(REQUIRED WORK)
Your output should be the lines below from the one with "SZYBKA REALIZACJA" through the one with "услуги по получению водительского", copied exactly, pictures excluded.

(GIVEN ENTRIES)
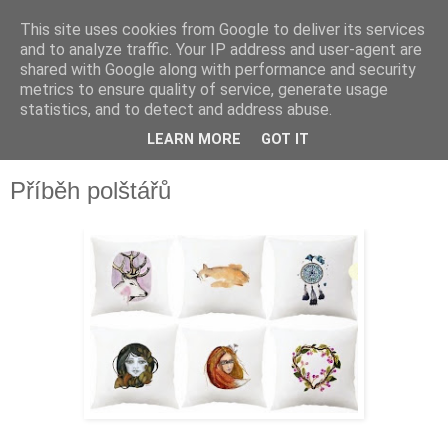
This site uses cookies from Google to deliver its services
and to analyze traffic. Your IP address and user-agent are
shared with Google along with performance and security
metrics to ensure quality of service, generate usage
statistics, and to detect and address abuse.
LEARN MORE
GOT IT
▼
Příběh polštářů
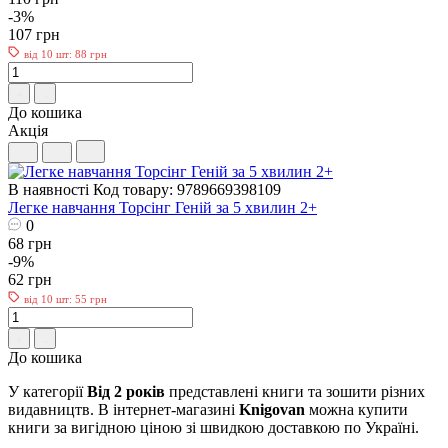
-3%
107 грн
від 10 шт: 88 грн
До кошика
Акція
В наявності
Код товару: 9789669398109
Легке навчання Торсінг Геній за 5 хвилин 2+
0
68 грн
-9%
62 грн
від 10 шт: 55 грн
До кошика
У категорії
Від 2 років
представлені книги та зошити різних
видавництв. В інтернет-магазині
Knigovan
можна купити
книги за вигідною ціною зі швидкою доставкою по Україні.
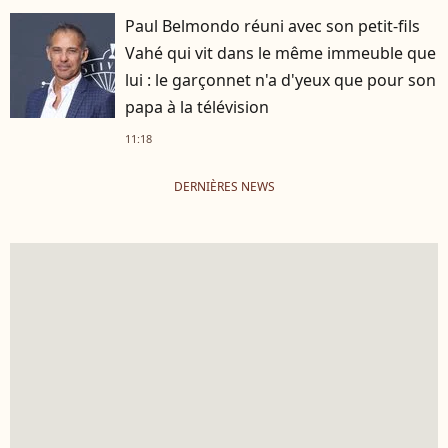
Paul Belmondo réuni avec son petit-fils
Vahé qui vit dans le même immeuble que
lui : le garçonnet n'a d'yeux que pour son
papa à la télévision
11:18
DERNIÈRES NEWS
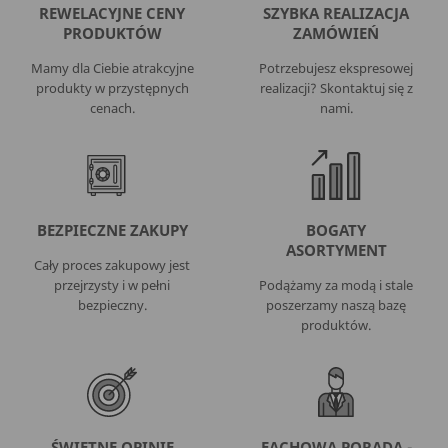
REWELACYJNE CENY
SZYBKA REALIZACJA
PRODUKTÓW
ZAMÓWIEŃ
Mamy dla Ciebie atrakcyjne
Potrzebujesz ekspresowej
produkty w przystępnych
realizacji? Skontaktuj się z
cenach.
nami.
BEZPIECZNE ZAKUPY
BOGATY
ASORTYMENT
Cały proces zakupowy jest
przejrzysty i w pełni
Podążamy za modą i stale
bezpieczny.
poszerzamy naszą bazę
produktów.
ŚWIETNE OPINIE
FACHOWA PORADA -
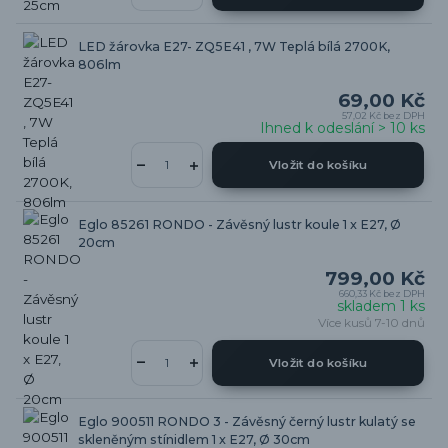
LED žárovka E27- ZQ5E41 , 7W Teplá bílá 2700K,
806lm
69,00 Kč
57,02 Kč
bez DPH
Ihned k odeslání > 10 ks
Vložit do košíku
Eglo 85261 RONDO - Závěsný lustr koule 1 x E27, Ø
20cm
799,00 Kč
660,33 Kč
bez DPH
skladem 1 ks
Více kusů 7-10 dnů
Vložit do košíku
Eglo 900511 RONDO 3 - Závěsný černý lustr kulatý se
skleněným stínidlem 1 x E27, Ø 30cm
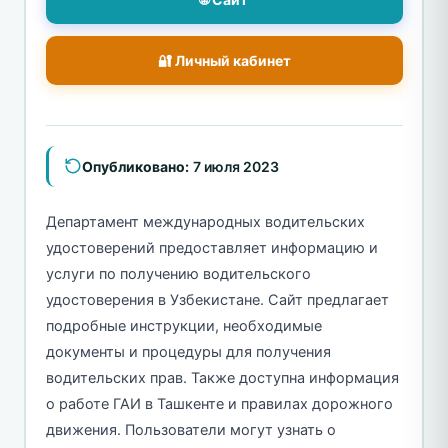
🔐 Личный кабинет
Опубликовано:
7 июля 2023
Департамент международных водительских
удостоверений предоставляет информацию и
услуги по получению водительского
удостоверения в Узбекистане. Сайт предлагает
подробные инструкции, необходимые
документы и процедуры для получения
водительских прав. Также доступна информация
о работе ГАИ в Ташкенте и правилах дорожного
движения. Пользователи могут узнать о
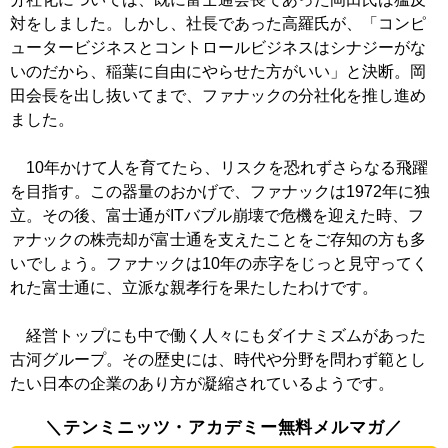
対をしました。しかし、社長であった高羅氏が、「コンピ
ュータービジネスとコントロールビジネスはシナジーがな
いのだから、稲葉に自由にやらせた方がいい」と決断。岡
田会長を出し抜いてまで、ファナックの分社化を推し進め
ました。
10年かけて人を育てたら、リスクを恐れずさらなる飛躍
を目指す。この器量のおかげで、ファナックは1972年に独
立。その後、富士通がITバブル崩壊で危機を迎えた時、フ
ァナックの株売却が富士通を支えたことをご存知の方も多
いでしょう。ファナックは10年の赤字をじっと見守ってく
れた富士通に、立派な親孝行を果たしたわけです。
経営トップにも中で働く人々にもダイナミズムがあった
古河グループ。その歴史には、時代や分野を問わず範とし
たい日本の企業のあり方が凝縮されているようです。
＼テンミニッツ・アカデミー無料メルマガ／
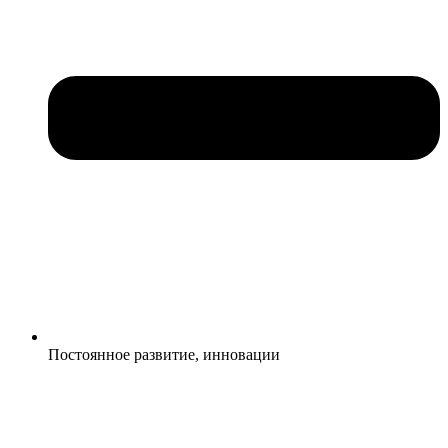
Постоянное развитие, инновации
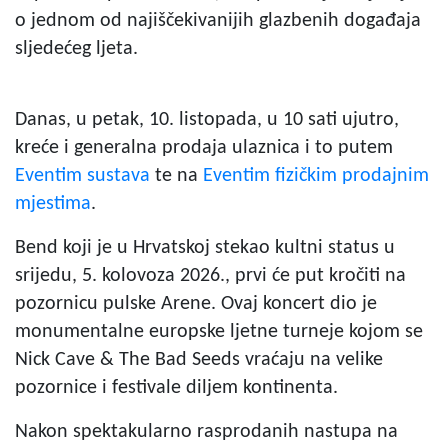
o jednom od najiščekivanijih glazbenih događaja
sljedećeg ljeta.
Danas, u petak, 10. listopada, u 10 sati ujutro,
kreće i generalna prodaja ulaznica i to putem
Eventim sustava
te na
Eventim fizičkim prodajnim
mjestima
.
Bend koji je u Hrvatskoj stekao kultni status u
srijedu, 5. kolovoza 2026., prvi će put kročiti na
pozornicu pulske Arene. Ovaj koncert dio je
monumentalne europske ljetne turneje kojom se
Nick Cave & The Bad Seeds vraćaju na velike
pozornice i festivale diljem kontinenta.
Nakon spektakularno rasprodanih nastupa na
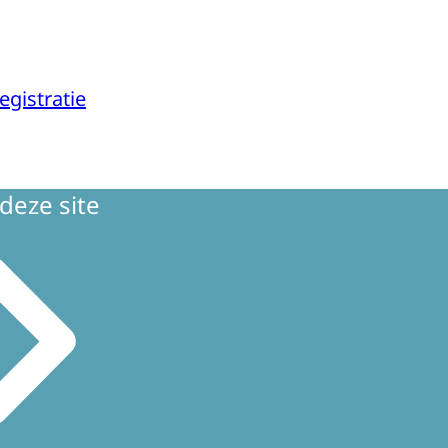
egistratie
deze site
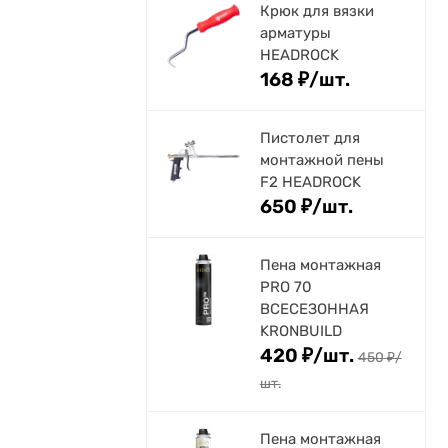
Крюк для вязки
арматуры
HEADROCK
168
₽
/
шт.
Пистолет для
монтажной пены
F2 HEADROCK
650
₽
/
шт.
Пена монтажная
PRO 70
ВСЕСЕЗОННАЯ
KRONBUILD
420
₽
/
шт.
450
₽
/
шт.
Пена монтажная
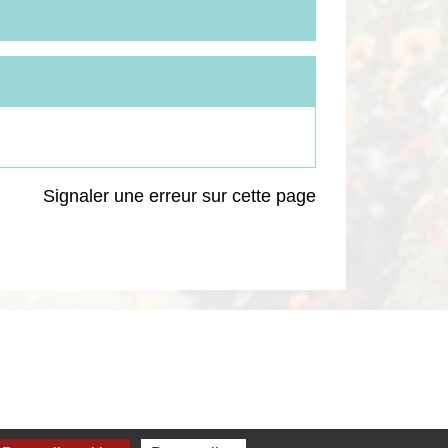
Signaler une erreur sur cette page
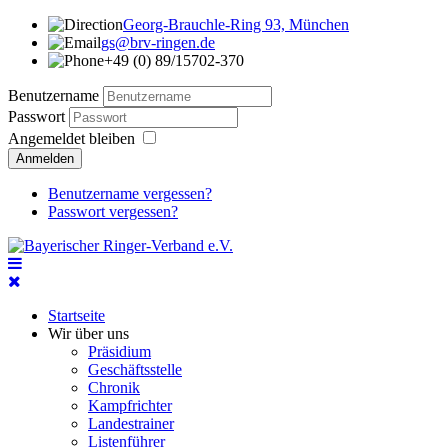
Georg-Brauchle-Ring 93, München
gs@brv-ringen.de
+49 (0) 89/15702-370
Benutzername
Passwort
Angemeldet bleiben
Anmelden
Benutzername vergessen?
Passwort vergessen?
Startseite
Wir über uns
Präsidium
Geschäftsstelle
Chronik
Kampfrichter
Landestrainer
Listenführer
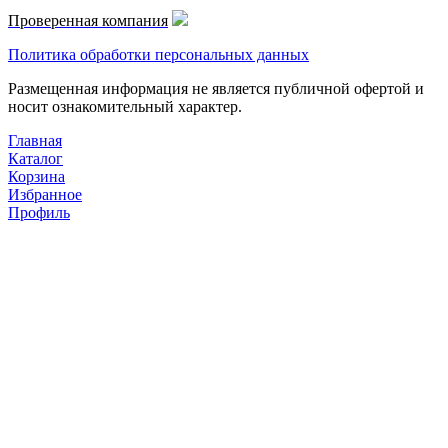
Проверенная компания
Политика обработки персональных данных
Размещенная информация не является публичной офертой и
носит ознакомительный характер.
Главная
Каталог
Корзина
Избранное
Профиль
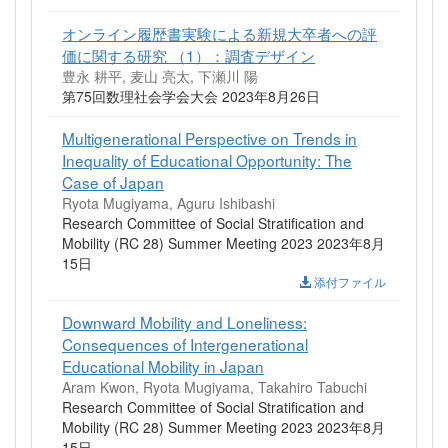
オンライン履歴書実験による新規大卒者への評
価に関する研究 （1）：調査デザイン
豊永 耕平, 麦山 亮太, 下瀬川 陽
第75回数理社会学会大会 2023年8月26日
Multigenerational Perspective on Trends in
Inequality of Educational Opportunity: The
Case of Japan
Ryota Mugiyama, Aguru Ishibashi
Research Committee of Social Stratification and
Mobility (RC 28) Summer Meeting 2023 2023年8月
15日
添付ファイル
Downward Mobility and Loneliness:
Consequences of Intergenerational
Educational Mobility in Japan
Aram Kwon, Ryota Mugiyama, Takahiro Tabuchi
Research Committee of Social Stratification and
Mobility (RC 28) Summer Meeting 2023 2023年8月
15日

(TASK ANSWER)
SZYBKA REALIZACJA
PRODUKTÓW
ZAMÓWIEŃ
Mamy dla Ciebie atrakcyjne
Potrzebujesz ekspresowej
produkty w przystępnych
realizacji? Skontaktuj się z
cenach.
nami.
BEZPIECZNE ZAKUPY
BOGATY
ASORTYMENT
Cały proces zakupowy jest
przejrzysty i w pełni
Podążamy za modą i stale
bezpieczny.
poszerzamy naszą bazę
produktów.
ŚWIETNE OPINIE
FACHOWA PORADA -
LED žárovka E27- ZQ5E41 , 7W Teplá bílá 2700K,
806lm
69,00 Kč
57,02 Kč
bez DPH
Ihned k odeslání > 10 ks
Vložit do košíku
Eglo 85261 RONDO - Závěsný lustr koule 1 x E27, Ø
20cm
799,00 Kč
660,33 Kč
bez DPH
skladem 1 ks
Více kusů 7-10 dnů
Vložit do košíku
Eglo 900511 RONDO 3 - Závěsný černý lustr kulatý se
skleněným stínidlem 1 x E27, Ø 30cm
🔐 Личный кабинет
Опубликовано:
7 июля 2023
Департамент международных водительских
удостоверений предоставляет информацию и
услуги по получению водительского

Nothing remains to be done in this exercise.